大雪や路面凍結で「車から動けない」状況は毎年発生します。
しかし、冬の車内は一歩間違えると命に関わる“高リスク空間”になります。
防災士として、車中待機で起こりやすい事故と安全に乗り切る方法をまとめます。


日常の防災対策はローリングストックから始められます。
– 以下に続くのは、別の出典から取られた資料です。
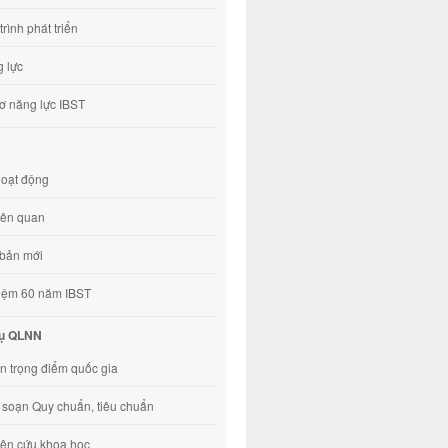
trình phát triển
 lực
ơ năng lực IBST
hoạt động
liên quan
bản mới
iệm 60 năm IBST
vụ QLNN
n trọng điểm quốc gia
 soạn Quy chuẩn, tiêu chuẩn
ên cứu khoa học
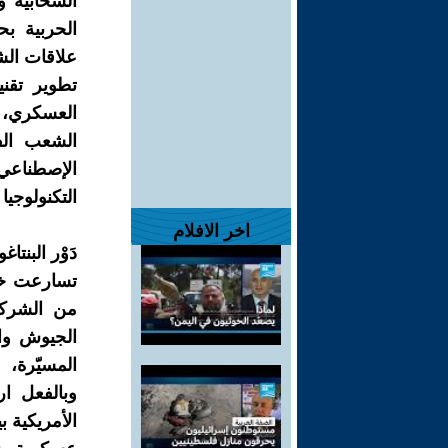
السحابية و
علاقات الش
تطوير تقني
الشعب الف
الإصطناعي
التكنولوجيا
اخر الافلام
دَوْر البنت
من الشركا
الجيوش وال
المسيّرة، 
وبالفعل ا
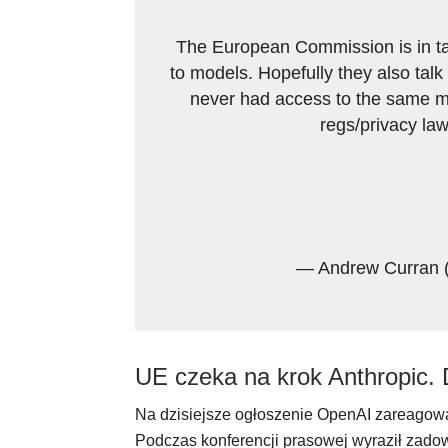
The European Commission is in ta
to models. Hopefully they also tal
never had access to the same m
regs/privacy la
— Andrew Curran
UE czeka na krok Anthropic. 
Na dzisiejsze ogłoszenie OpenAI zareagował
Podczas konferencji prasowej wyraził zadow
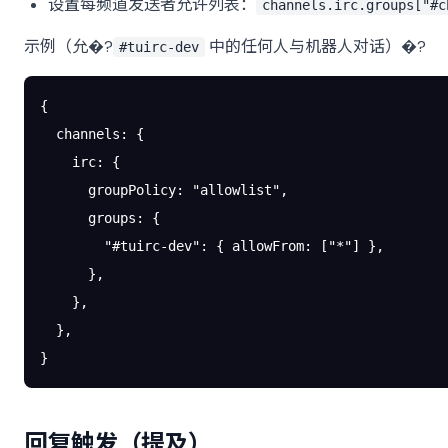
设置每频道发送者允许列表：
channels.irc.groups["#c
示例（允�?
中的任何人与机器人对话）�?
#tuirc-dev
{
  channels
: {
    irc
: {
      groupPolicy
: 
"allowlist"
,
      groups
: {
        "#tuirc-dev"
: { 
allowFrom
: [
"*"
] },
      },
    },
  },
}
回复触发（提及）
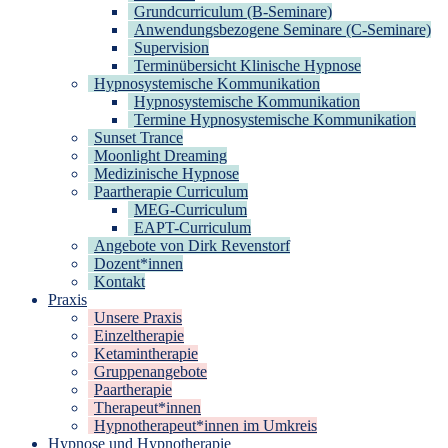
Grundcurriculum (B-Seminare)
Anwendungsbezogene Seminare (C-Seminare)
Supervision
Terminübersicht Klinische Hypnose
Hypnosystemische Kommunikation
Hypnosystemische Kommunikation
Termine Hypnosystemische Kommunikation
Sunset Trance
Moonlight Dreaming
Medizinische Hypnose
Paartherapie Curriculum
MEG-Curriculum
EAPT-Curriculum
Angebote von Dirk Revenstorf
Dozent*innen
Kontakt
Praxis
Unsere Praxis
Einzeltherapie
Ketamintherapie
Gruppenangebote
Paartherapie
Therapeut*innen
Hypnotherapeut*innen im Umkreis
Hypnose und Hypnotherapie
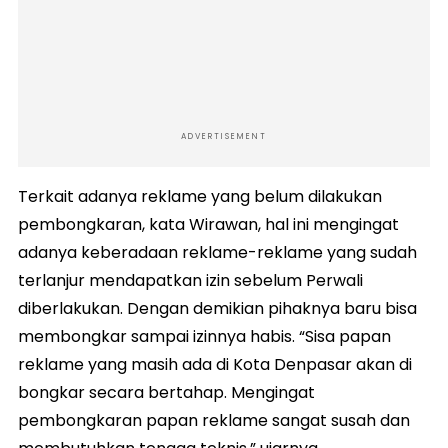
ADVERTISEMENT
Terkait adanya reklame yang belum dilakukan
pembongkaran, kata Wirawan, hal ini mengingat
adanya keberadaan reklame-reklame yang sudah
terlanjur mendapatkan izin sebelum Perwali
diberlakukan. Dengan demikian pihaknya baru bisa
membongkar sampai izinnya habis. “Sisa papan
reklame yang masih ada di Kota Denpasar akan di
bongkar secara bertahap. Mengingat
pembongkaran papan reklame sangat susah dan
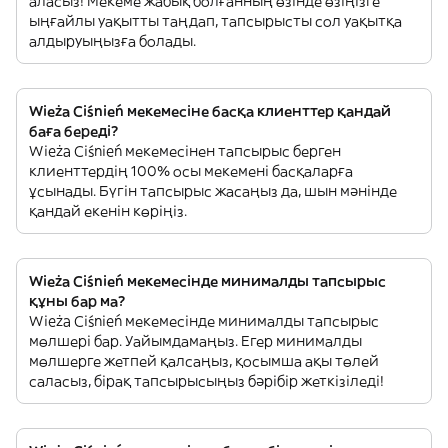
аласыз! Мекеме жабық болғанның өзінде өзіңізге
ыңғайлы уақытты таңдап, тапсырысты сол уақытқа
алдыруыңызға болады.
Wieża Ciśnień мекемесіне басқа клиенттер қандай
баға береді?
Wieża Ciśnień мекемесінен тапсырыс берген
клиенттердің 100% осы мекемені басқаларға
ұсынады. Бүгін тапсырыс жасаңыз да, шын мәнінде
қандай екенін көріңіз.
Wieża Ciśnień мекемесінде минималды тапсырыс
құны бар ма?
Wieża Ciśnień мекемесінде минималды тапсырыс
мөлшері бар. Уайымдамаңыз. Егер минималды
мөлшерге жетпей қалсаңыз, қосымша ақы төлей
саласыз, бірақ тапсырысыңыз бәрібір жеткізіледі!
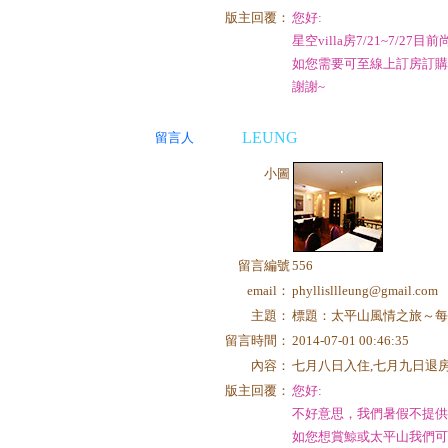
版主回覆：
您好:
星空villa房7/21~7/27
如您需要可至線上訂房訂購房
謝謝~
LEUNG
留言人
小圖
留言編號
556
email：
phyllisllleung@gmail.com
主題：
標題：太平山風情之旅～每
留言時間：
2014-07-01 00:46:35
內容：
七月八日入住,七月九日退房
版主回覆：
您好:
不好意思，我們暑假不提
如您想賞鯨或太平山我們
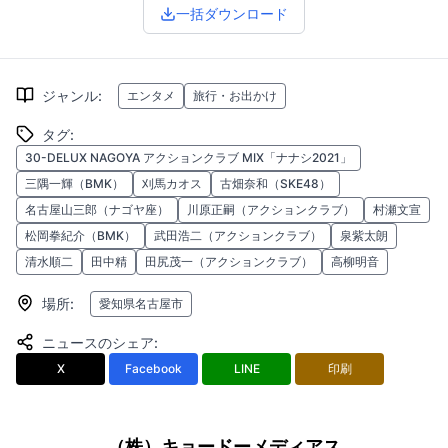
一括ダウンロード
ジャンル
:
エンタメ
旅行・お出かけ
タグ
:
30-DELUX NAGOYA アクションクラブ MIX「ナナシ2021」
三隅一輝（BMK）
刈馬カオス
古畑奈和（SKE48）
名古屋山三郎（ナゴヤ座）
川原正嗣（アクションクラブ）
村瀬文宣
松岡拳紀介（BMK）
武田浩二（アクションクラブ）
泉紫太朗
清水順二
田中精
田尻茂一（アクションクラブ）
高柳明音
場所
:
愛知県名古屋市
ニュースのシェア
:
X
Facebook
LINE
印刷
（株）キョードーメディアス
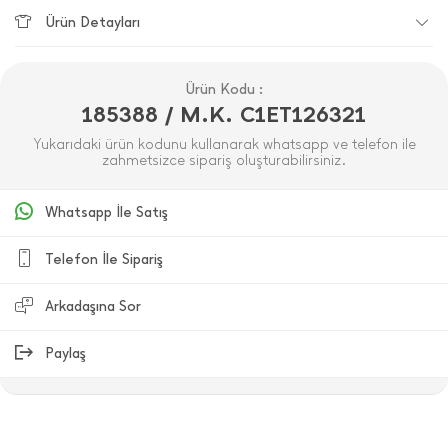
Ürün Detayları
Ürün Kodu :
185388 / M.K. C1ET126321
Yukarıdaki ürün kodunu kullanarak whatsapp ve telefon ile
zahmetsizce sipariş oluşturabilirsiniz.
Whatsapp İle Satış
Telefon İle Sipariş
Arkadaşına Sor
Paylaş
ÜRÜN DEĞERLENDIRMELERI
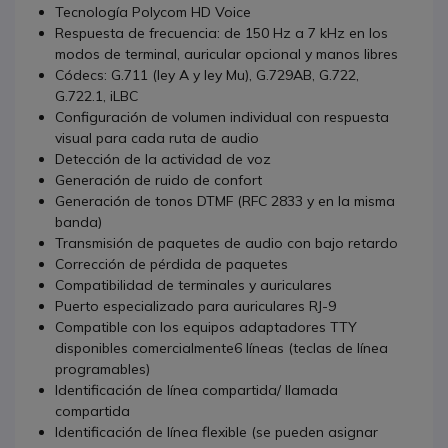
Tecnología Polycom HD Voice
Respuesta de frecuencia: de 150 Hz a 7 kHz en los
modos de terminal, auricular opcional y manos libres
Códecs: G.711 (ley A y ley Mu), G.729AB, G.722,
G.722.1, iLBC
Configuración de volumen individual con respuesta
visual para cada ruta de audio
Detección de la actividad de voz
Generación de ruido de confort
Generación de tonos DTMF (RFC 2833 y en la misma
banda)
Transmisión de paquetes de audio con bajo retardo
Corrección de pérdida de paquetes
Compatibilidad de terminales y auriculares
Puerto especializado para auriculares RJ-9
Compatible con los equipos adaptadores TTY
disponibles comercialmente6 líneas (teclas de línea
programables)
Identificación de línea compartida/ llamada
compartida
Identificación de línea flexible (se pueden asignar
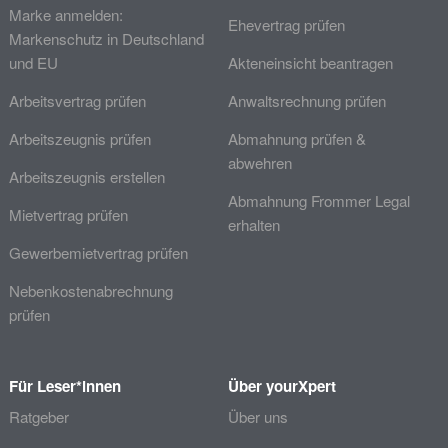
Marke anmelden:
Ehevertrag prüfen
Markenschutz in Deutschland
und EU
Akteneinsicht beantragen
Arbeitsvertrag prüfen
Anwaltsrechnung prüfen
Arbeitszeugnis prüfen
Abmahnung prüfen &
abwehren
Arbeitszeugnis erstellen
Abmahnung Frommer Legal
Mietvertrag prüfen
erhalten
Gewerbemietvertrag prüfen
Nebenkostenabrechnung
prüfen
Für Leser*innen
Über yourXpert
Ratgeber
Über uns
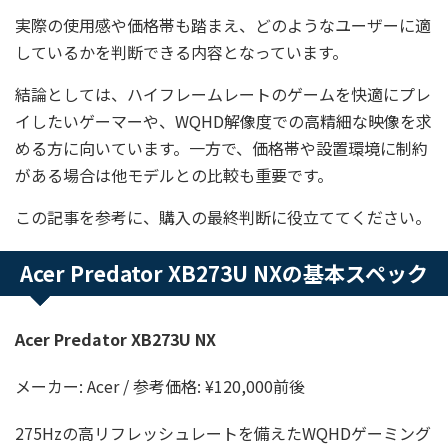
実際の使用感や価格帯も踏まえ、どのようなユーザーに適
しているかを判断できる内容となっています。
結論としては、ハイフレームレートのゲームを快適にプレ
イしたいゲーマーや、WQHD解像度での高精細な映像を求
める方に向いています。一方で、価格帯や設置環境に制約
がある場合は他モデルとの比較も重要です。
この記事を参考に、購入の最終判断に役立ててください。
Acer Predator XB273U NXの基本スペック
Acer Predator XB273U NX
メーカー: Acer / 参考価格: ¥120,000前後
275Hzの高リフレッシュレートを備えたWQHDゲーミング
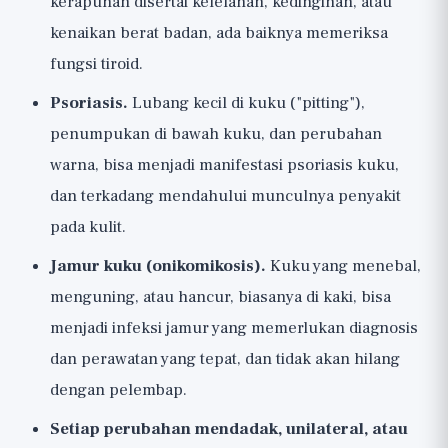
kerapuhan disertai kelelahan, kedinginan, atau
kenaikan berat badan, ada baiknya memeriksa
fungsi tiroid.
Psoriasis.
Lubang kecil di kuku ("pitting"),
penumpukan di bawah kuku, dan perubahan
warna, bisa menjadi manifestasi psoriasis kuku,
dan terkadang mendahului munculnya penyakit
pada kulit.
Jamur kuku (onikomikosis).
Kuku yang menebal,
menguning, atau hancur, biasanya di kaki, bisa
menjadi infeksi jamur yang memerlukan diagnosis
dan perawatan yang tepat, dan tidak akan hilang
dengan pelembap.
Setiap perubahan mendadak, unilateral, atau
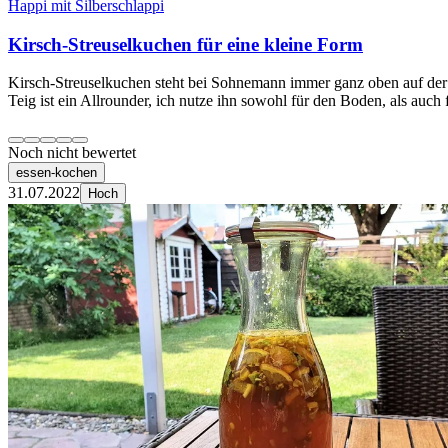
Happi mit Silberschlappi
Kirsch-Streuselkuchen für eine kleine Form
Kirsch-Streuselkuchen steht bei Sohnemann immer ganz oben auf der
Teig ist ein Allrounder, ich nutze ihn sowohl für den Boden, als auch 
Noch nicht bewertet
essen-kochen
31.07.2022
Hoch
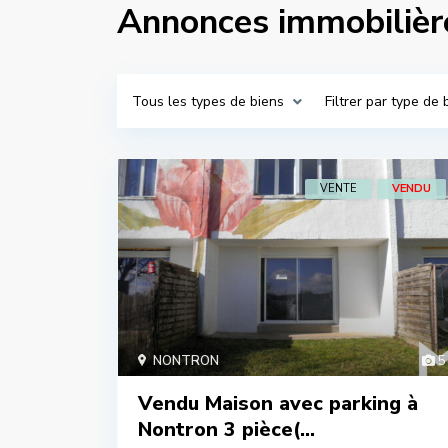
Annonces immobili
Tous les types de biens
Filtrer par type de 
VENTE
VENDU
NONTRON
5
Vendu Maison avec parking à
Nontron 3 pièce(...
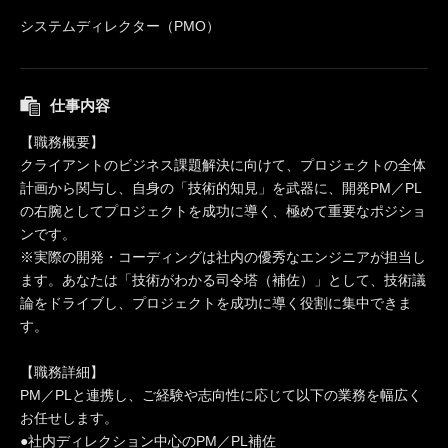
システムディレクター（PMO）
仕事内容
【職務概要】
クライアントのビジネス課題解決に向けて、プロジェクトの全体
計画から関与し、自身の「技術的知見」を武器に、開発PM／PL
の右腕としてプロジェクトを成功に導く、極めて重要なポジショ
ンです。
※実際の開発・コーディングは社内の優秀なエンジニアが担当し
ます。あなたは「技術がわかる司令塔（補佐）」として、技術議
論をドライブし、プロジェクトを成功に導く役割に集中できま
す。
【職務詳細】
PM／PLと連携し、ご経験や志向性に応じて以下の業務を幅広く
お任せします。
●社内ディレクション中心のPM／PL補佐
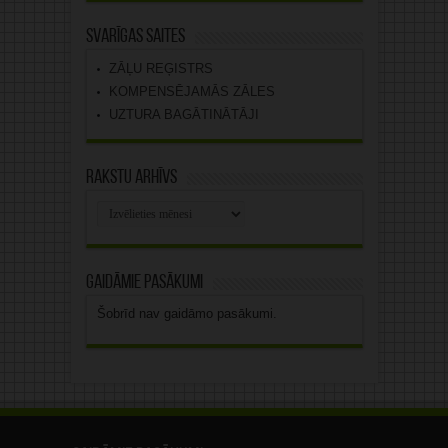
Svarīgas saites
ZĀĻU REĢISTRS
KOMPENSĒJAMĀS ZĀLES
UZTURA BAGĀTINĀTĀJI
Rakstu arhīvs
Rakstu
arhīvs
Gaidāmie pasākumi
Šobrīd nav gaidāmo pasākumi.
食料・日用品の備蓄方法や必要なグッズを確認したい場合は、日常備蓄とローリングストックの方法を確認することができます。

■① 冬の車中待機が危険な最大の理由

冬に車の中で長時間過ごすと、以下の複合リスクが一気に高まります。

● 一酸化炭素中毒
● 低体温症
● バッテリー上がり
● トイレ不可
● 脱水症状

特に「雪の日の車の中」は見た目以上に危険な環境です。


■② エンジンをかけたままの待機は“命取り”

大雪で排気口がふさがれると、車内に排気ガスが逆流して一酸化炭素中毒に。

● 眠くなる
● 頭痛
● めまい
● 意識低下

これらは初期症状ですが、気づいた時には危険な状態になっていることが多いです。


■③ エンジンを使うなら絶対に守るルール

● 排気口まわりの雪を必ず除去
● 1時間に2回は換気
● エンジンは連続運転しない
● 眠らない

この4つを守るだけで事故リスクは大幅に下がります。


■④ 車内の温度は想像以上に下がる

エンジンを切ると車内は急激に冷え込みます。

● 外気温0℃ → 車内温度は10〜15分でほぼ同じ温度に
● 金属部分が体温を奪う
● 座席も冷えて低体温症を誘発

冬の車内は「屋外とほぼ同じ」と考えるべきです。


■⑤ 冬の車中待機で必要な“防寒の備え”

● アルミブランケット
● ひざ掛け
● カイロ
● 厚手の靴下
● 手袋
● 予備の上着

救助活動でも「車にブランケットだけでも積んでおけば助かったのに」という場面を数多く見てきました。


■⑥ 長時間の立ち往生で起こる“脱水症状”

冬は汗を感じないため、水分不足に気づきにくいのが特徴です。

● のどが渇いていなくてもこまめに飲む
● 温かい飲み物があると体温維持にも役立つ
● カフェイン中心の飲料だけは避ける

脱水は体温低下と疲労を加速させます。


■⑦ トイレ問題に備える

冬の立ち往生で最も困るのがトイレ。

● 簡易トイレ
● 吸水袋
● ゴミ袋(目隠しとして活用)

車に“1回分でもいいので常備”すると安心度が全く違います。


■⑧ もし車中で夜を越す場合の最重要ポイント

● こまめな除雪
● エンジンは必要な時だけ使用
● 絶対に眠らない
● 寒さが限界なら迷わず避難所へ移動
● 携帯のバッテリーを節約する

「なんとかなるだろう」は冬の車内では通用しません。


■まとめ|冬の車中待機は“最後の手段”

冬の車内は暖かそうに見えますが、実際は
● 一酸化炭素中毒
● 低体温症
● 体力消耗
などの命に関わるリスクが非常に高い空間です。

結論:
冬に車中待機する場合は「除雪・換気・短時間・防寒」の4セットが生死を分ける最重要対策です。
防災士として、降雪時の車内事故は毎年見てきました。
「車は安全」は冬だけは通用しません。安全に、慎重に行動してください。